1
votes

I'm performing hierarchical cluster analysis using Ward's method on a dataset containing 1000 observations and 37 variables (all are 5-point likert-scales).

First, I ran the analysis in SPSS via

CLUSTER  Var01 to Var37
/METHOD WARD
/MEASURE=SEUCLID
/ID=ID
/PRINT CLUSTER(2,10) SCHEDULE
/PLOT DENDROGRAM
/SAVE CLUSTER(2,10).
    
FREQUENCIES CLU2_1.

I additionaly performed the analysis in R:

datA <- subset(dat, select = Var01:Var37)
dist <- dist(datA, method = "euclidean")
hc   <- hclust(d = dist, method = "ward.D2")
table(cutree(hc, k = 2))

The resulting cluster sizes are:

      1    2
SPSS  712  288
R     610  390

These results are obviously confusing to me, as they differ substentially (which becomes highly visible when observing the dendrograms; also applies for the 3-10 clusters solutions). "ward.D2" takes into account the squared distance, if I'm not mistaken, so I included the simple distance matrix here. However, I tried several (combinations) of distance and clustering methods, e.g. EUCLID instead of SEUCLID, squaring the distance matrix in R, applying "ward.D" method,.... I also looked at the distance matrices generated by SPSS and R, which are identical (when applying the same method). Ultimately, I excluded duplicate cases (N=29) from my data, guessing that those might have caused differences when being allocated (randomly) at a certain point. All this did not result in matching outputs in R and SPSS.

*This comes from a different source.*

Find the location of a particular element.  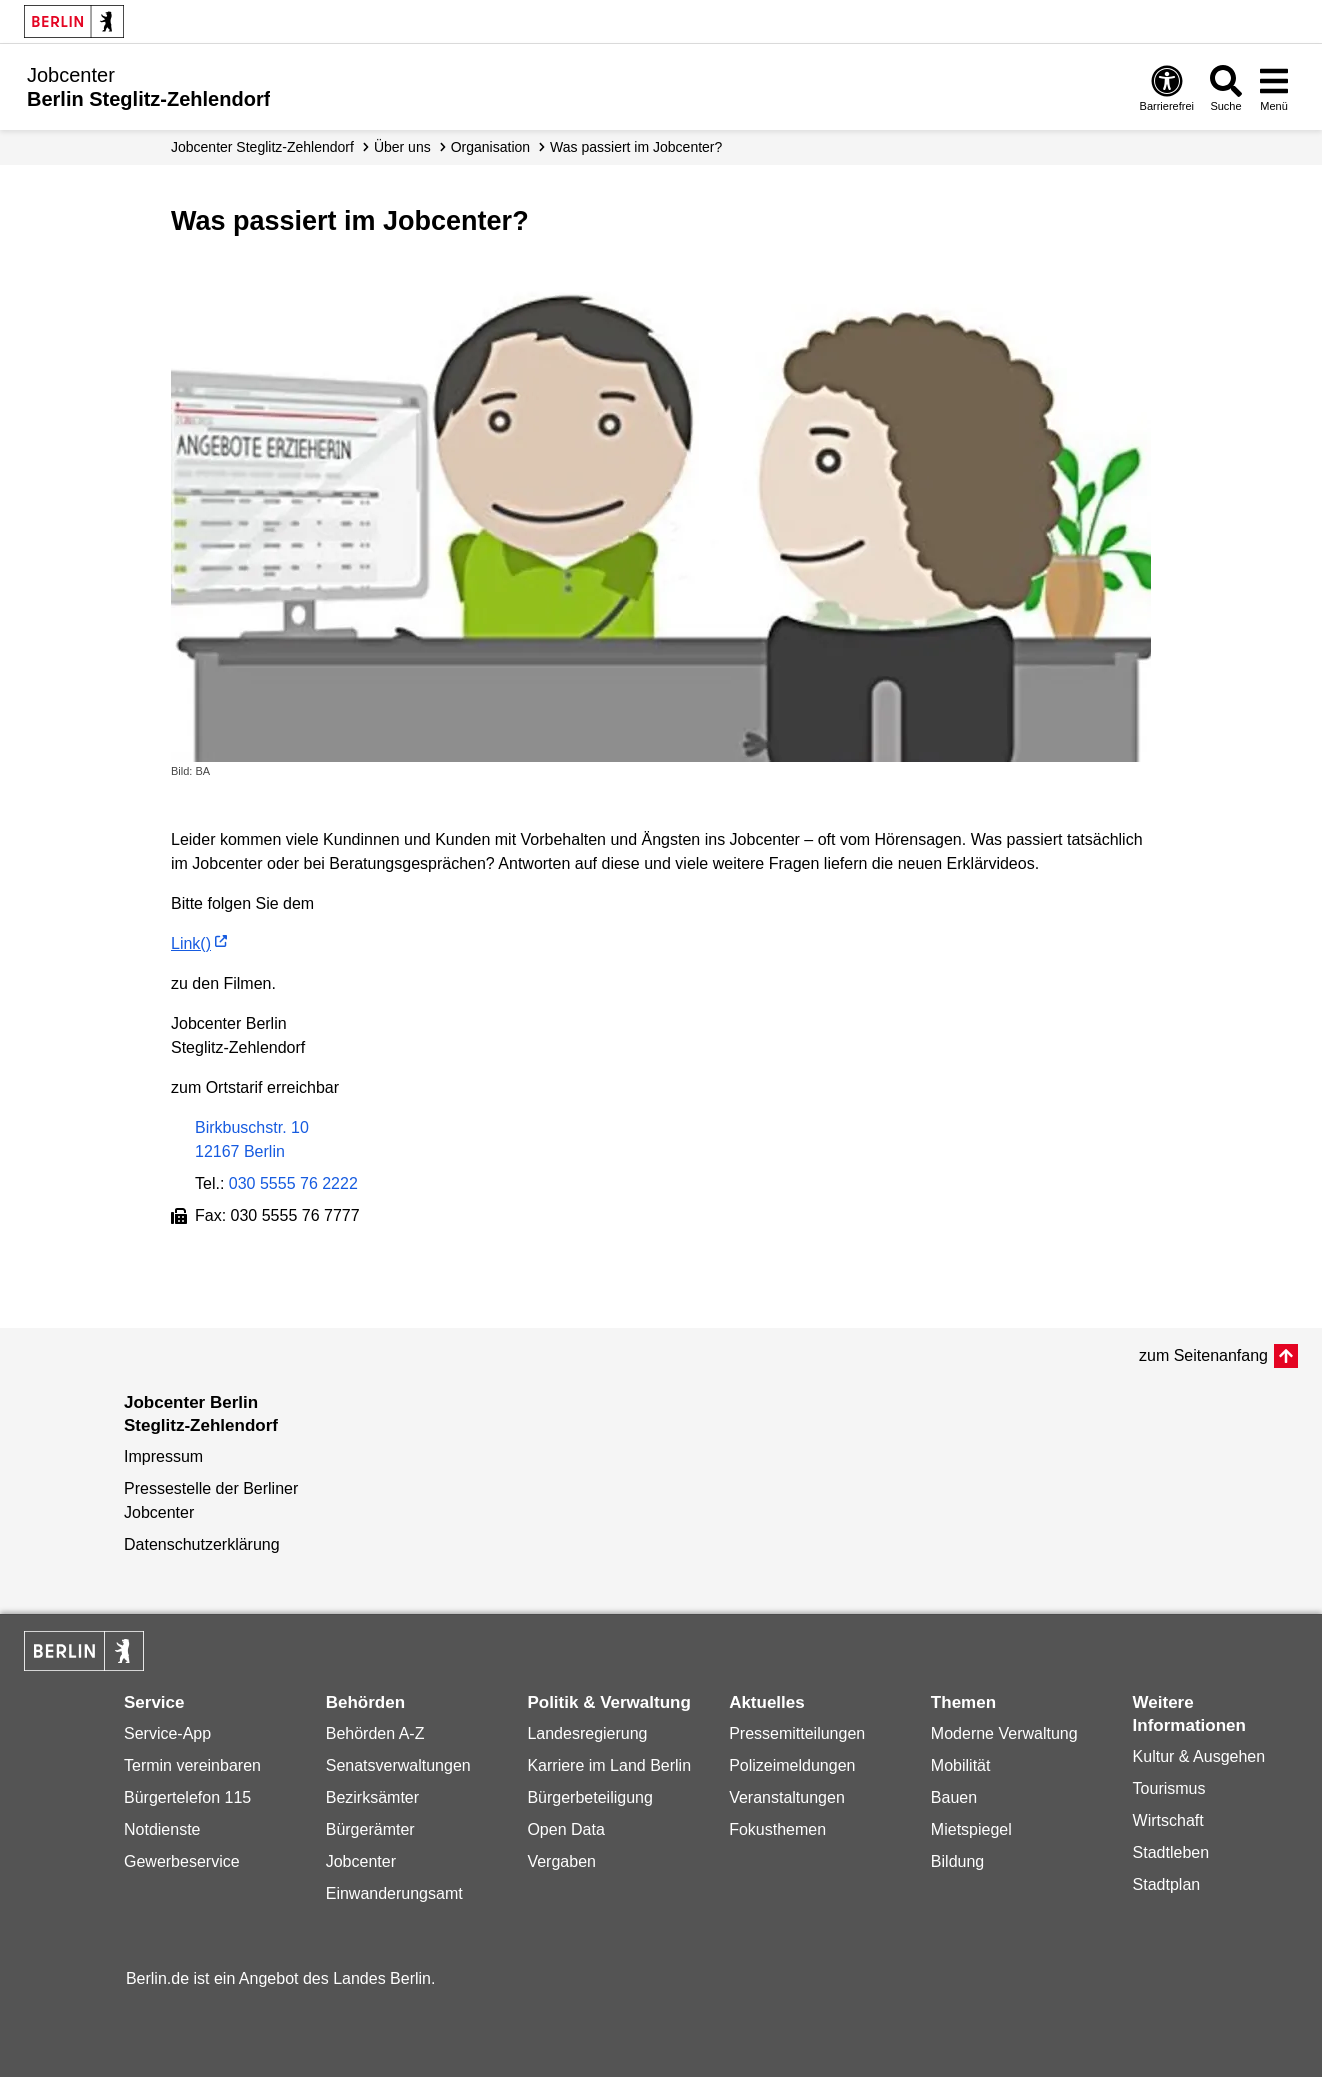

I tried running the analysis with the agnes() function from the cluster package, which resulted in - again - different results compared to SPSS and even hclust() (But that's a topic for another post, I guess).

Are the underlying clustering procedures that different between the programs/packages? Or did I overlook a crucial detail? Is there a "correct" procedure that replicates the results yielded in SPSS?

1
Perhaps you could try cross-validated: stats.stackexchange.comLuizZ

1 Answers

1
votes

If the distance matrices are identical and the merging methods are identical, the only thing that should create different outcomes is having tied distances handled differently in two algorithms. Tied distances might be present with the original full distance matrix, or might occur during the joining process. If one program searches the matrix and finds two or more distances tied at the minimum value at that step, and it selects the first one, while another program selects the last one, or one or both select one at random from among the ties, different results could occur.

I'd suggest starting with a small example with some data with randomness added to values to make tied distances unlikely and see if the two programs produce matching results on those data. If not, there's a deeper problem. If so, then tie handling might be the issue.